Most amateur stories fail because they confuse corruption with cruelty or love with ownership. Useful ongoing narratives clarify:
Pro tip for writers: If you want the story to be romantic (not horrific), show the bimbo’s enthusiastic consent at multiple stages, even if that consent is “taught” or conditioned over time.
“Corruption is love’s evil twin. Both promise transformation; only one asks for your consent.”
The title functions as a "tag list." Here is what those tags imply for the content of the game: Love- Corruption- Bimbos -Ongoing- - Version-...

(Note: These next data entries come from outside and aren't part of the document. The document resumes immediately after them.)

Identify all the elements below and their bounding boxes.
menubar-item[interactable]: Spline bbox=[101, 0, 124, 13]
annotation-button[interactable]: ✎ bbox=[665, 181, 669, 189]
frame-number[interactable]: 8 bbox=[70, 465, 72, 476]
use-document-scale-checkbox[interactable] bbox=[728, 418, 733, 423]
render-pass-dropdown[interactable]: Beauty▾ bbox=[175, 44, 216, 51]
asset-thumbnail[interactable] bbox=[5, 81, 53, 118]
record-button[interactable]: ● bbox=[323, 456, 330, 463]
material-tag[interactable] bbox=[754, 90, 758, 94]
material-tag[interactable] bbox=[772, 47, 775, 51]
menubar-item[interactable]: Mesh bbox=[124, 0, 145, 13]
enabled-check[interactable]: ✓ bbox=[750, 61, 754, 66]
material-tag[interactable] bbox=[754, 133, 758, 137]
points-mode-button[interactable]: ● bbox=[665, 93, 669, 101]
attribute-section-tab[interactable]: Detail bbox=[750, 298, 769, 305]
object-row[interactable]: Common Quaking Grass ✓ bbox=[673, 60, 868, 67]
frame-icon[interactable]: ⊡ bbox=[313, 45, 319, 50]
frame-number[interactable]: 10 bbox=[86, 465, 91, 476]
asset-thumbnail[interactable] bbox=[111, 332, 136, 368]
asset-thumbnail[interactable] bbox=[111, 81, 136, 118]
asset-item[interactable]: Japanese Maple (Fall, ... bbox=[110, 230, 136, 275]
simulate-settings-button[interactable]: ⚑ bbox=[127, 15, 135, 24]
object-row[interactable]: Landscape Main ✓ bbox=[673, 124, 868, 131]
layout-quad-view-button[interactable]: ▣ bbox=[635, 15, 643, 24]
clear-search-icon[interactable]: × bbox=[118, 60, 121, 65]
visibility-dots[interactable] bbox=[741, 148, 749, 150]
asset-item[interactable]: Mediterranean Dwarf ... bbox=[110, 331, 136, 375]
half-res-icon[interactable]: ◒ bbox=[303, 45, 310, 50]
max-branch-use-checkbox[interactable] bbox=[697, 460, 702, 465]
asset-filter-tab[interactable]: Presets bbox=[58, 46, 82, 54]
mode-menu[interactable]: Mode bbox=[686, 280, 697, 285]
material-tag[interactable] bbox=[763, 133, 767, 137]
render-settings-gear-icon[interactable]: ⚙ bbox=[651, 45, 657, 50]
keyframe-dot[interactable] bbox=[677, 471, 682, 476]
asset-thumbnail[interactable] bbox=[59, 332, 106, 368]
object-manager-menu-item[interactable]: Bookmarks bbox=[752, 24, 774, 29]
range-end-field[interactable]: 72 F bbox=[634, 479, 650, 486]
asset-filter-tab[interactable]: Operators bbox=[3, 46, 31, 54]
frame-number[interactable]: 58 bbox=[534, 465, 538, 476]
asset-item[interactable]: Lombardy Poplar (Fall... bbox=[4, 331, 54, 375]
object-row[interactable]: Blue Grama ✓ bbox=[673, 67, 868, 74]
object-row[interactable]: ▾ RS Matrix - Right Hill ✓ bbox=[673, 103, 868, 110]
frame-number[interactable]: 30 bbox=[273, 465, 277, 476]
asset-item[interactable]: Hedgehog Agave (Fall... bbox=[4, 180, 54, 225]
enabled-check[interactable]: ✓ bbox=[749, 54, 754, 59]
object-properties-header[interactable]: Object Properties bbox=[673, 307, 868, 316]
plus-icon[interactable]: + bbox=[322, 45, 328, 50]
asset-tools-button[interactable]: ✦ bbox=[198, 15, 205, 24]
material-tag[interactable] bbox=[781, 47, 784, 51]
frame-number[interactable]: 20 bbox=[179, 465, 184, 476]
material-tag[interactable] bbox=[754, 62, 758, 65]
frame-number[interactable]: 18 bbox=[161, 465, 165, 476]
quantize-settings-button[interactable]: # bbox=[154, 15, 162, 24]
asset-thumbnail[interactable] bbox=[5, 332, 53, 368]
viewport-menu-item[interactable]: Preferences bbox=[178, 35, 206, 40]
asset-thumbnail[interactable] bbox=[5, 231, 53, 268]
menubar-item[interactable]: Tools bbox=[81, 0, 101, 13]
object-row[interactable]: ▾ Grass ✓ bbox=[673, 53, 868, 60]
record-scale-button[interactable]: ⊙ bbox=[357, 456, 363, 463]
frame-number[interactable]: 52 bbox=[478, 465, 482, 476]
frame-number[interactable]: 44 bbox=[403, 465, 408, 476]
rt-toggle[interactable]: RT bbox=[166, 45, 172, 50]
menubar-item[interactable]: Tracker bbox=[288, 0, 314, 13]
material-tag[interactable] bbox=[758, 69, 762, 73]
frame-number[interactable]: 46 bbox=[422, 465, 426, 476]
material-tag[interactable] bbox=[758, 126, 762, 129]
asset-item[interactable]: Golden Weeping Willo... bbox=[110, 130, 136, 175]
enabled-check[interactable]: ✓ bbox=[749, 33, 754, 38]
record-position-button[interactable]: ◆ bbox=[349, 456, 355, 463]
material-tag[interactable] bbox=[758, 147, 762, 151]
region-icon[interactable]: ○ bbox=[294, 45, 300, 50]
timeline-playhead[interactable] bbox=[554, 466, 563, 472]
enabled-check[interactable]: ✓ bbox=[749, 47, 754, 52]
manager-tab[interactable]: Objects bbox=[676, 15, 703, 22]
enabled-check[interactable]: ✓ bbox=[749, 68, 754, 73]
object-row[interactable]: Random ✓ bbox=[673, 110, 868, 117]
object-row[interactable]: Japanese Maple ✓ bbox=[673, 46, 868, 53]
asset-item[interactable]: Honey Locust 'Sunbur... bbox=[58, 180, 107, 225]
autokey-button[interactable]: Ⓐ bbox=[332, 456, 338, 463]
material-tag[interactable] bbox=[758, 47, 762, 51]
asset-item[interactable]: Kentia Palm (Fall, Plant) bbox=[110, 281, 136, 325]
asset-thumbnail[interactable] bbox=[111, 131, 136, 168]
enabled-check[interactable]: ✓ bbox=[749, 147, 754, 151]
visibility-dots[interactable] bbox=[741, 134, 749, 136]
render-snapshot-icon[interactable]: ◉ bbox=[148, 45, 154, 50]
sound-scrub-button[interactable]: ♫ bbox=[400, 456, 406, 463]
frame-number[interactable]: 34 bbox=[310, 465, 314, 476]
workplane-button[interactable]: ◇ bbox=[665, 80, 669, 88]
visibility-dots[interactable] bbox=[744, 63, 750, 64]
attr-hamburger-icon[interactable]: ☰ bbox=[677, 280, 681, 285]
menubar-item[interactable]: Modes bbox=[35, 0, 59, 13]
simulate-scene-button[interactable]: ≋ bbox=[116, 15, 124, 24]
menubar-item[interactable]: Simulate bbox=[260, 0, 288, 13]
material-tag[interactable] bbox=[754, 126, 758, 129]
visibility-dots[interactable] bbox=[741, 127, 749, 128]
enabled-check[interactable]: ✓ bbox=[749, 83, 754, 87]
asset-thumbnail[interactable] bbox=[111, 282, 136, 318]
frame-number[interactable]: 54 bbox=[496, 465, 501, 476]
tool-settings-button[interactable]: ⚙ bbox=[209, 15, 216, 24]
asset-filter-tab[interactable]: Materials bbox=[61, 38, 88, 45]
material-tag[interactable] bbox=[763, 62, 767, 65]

At first glance, the words Love, Corruption, and Bimbo seem to belong to different lexicons. Love belongs to poets and saints. Corruption belongs to politicians and fallen priests. Bimbo belongs to tabloids, reality television, and the graveyard of 1990s slang.
Yet, when we add the modifiers Ongoing and Version... — suggestive of software updates, serialized fiction, or ever-evolving social scripts — we realize these three words form the vertices of a dark triangle. This article argues that the “bimbo” is not an insult but a role in a morality play; corruption is not an accident but the engine of that play; and love is not the solution but often the catalyst for both.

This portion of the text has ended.